▶ [Problem to solve] Reproduce every record exactly as it appears, but not the pictures.

▶ [Study material]
↓↓↓

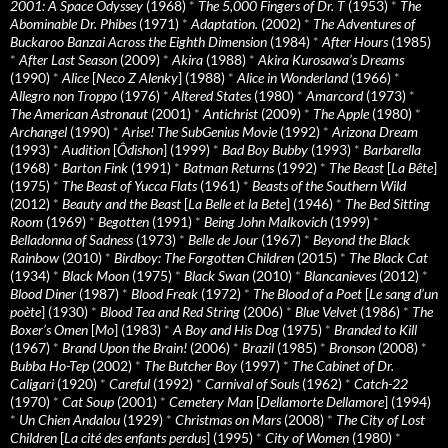
2001: A Space Odyssey
(1968)
*
The 5,000 Fingers of Dr. T
(1953)
*
The
Abominable Dr. Phibes
(1971)
*
Adaptation.
(2002)
*
The Adventures of
Buckaroo Banzai Across the Eighth Dimension
(1984)
*
After Hours
(1985)
*
After Last Season
(2009)
*
Akira
(1988)
*
Akira Kurosawa’s Dreams
(1990)
*
Alice
[
Neco Z Alenky
] (1988)
*
Alice in Wonderland
(1966)
*
Allegro non Troppo
(1976)
*
Altered States
(1980)
*
Amarcord
(1973)
*
The American Astronaut
(2001)
*
Antichrist
(2009)
*
The Apple
(1980)
*
Archangel
(1990)
*
Arise! The SubGenius Movie
(1992)
*
Arizona Dream
(1993)
*
Audition
[
Ôdishon
] (1999)
*
Bad Boy Bubby
(1993)
*
Barbarella
(1968)
*
Barton Fink
(1991)
*
Batman Returns
(1992)
*
The Beast
[
La Bête
]
(1975)
*
The Beast of Yucca Flats
(1961)
*
Beasts of the Southern Wild
(2012)
*
Beauty and the Beast
[
La Belle et la Bete
] (1946)
*
The Bed Sitting
Room
(1969)
*
Begotten
(1991)
*
Being John Malkovich
(1999)
*
Belladonna of Sadness
(1973)
*
Belle de Jour
(1967)
*
Beyond the Black
Rainbow
(2010)
*
Birdboy: The Forgotten Children
(2015)
*
The Black Cat
(1934)
*
Black Moon
(1975)
*
Black Swan
(2010)
*
Blancanieves
(2012)
*
Blood Diner
(1987)
*
Blood Freak
(1972)
*
The Blood of a Poet
[
Le sang d’un
poète
] (1930)
*
Blood Tea and Red String
(2006)
*
Blue Velvet
(1986)
*
The
Boxer’s Omen
[
Mo
] (1983)
*
A Boy and His Dog
(1975)
*
Branded to Kill
(1967)
*
Brand Upon the Brain!
(2006)
*
Brazil
(1985)
*
Bronson
(2008)
*
Bubba Ho-Tep
(2002)
*
The Butcher Boy
(1997)
*
The Cabinet of Dr.
Caligari
(1920)
*
Careful
(1992)
*
Carnival of Souls
(1962)
*
Catch-22
(1970)
*
Cat Soup
(2001)
*
Cemetery Man
[
Dellamorte Dellamore
] (1994)
*
Un Chien Andalou
(1929)
*
Christmas on Mars
(2008)
*
The City of Lost
Children
[
La cité des enfants perdus
] (1995)
*
City of Women
(1980)
*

↑↑↑

▶ [Task response]
2001: A Space Odyssey
(1968)
*
The 5,000 Fingers of Dr. T
(1953)
*
The
Abominable Dr. Phibes
(1971)
*
Adaptation.
(2002)
*
The Adventures of
Buckaroo Banzai Across the Eighth Dimension
(1984)
*
After Hours
(1985)
*
After Last Season
(2009)
*
Akira
(1988)
*
Akira Kurosawa’s Dreams
(1990)
*
Alice
[
Neco Z Alenky
] (1988)
*
Alice in Wonderland
(1966)
*
Allegro non Troppo
(1976)
*
Altered States
(1980)
*
Amarcord
(1973)
*
The American Astronaut
(2001)
*
Antichrist
(2009)
*
The Apple
(1980)
*
Archangel
(1990)
*
Arise! The SubGenius Movie
(1992)
*
Arizona Dream
(1993)
*
Audition
[
Ôdishon
] (1999)
*
Bad Boy Bubby
(1993)
*
Barbarella
(1968)
*
Barton Fink
(1991)
*
Batman Returns
(1992)
*
The Beast
[
La Bête
]
(1975)
*
The Beast of Yucca Flats
(1961)
*
Beasts of the Southern Wild
(2012)
*
Beauty and the Beast
[
La Belle et la Bete
] (1946)
*
The Bed Sitting
Room
(1969)
*
Begotten
(1991)
*
Being John Malkovich
(1999)
*
Belladonna of Sadness
(1973)
*
Belle de Jour
(1967)
*
Beyond the Black
Rainbow
(2010)
*
Birdboy: The Forgotten Children
(2015)
*
The Black Cat
(1934)
*
Black Moon
(1975)
*
Black Swan
(2010)
*
Blancanieves
(2012)
*
Blood Diner
(1987)
*
Blood Freak
(1972)
*
The Blood of a Poet
[
Le sang d’un
poète
] (1930)
*
Blood Tea and Red String
(2006)
*
Blue Velvet
(1986)
*
The
Boxer’s Omen
[
Mo
] (1983)
*
A Boy and His Dog
(1975)
*
Branded to Kill
(1967)
*
Brand Upon the Brain!
(2006)
*
Brazil
(1985)
*
Bronson
(2008)
*
Bubba Ho-Tep
(2002)
*
The Butcher Boy
(1997)
*
The Cabinet of Dr.
Caligari
(1920)
*
Careful
(1992)
*
Carnival of Souls
(1962)
*
Catch-22
(1970)
*
Cat Soup
(2001)
*
Cemetery Man
[
Dellamorte Dellamore
] (1994)
*
Un Chien Andalou
(1929)
*
Christmas on Mars
(2008)
*
The City of Lost
Children
[
La cité des enfants perdus
] (1995)
*
City of Women
(1980)
*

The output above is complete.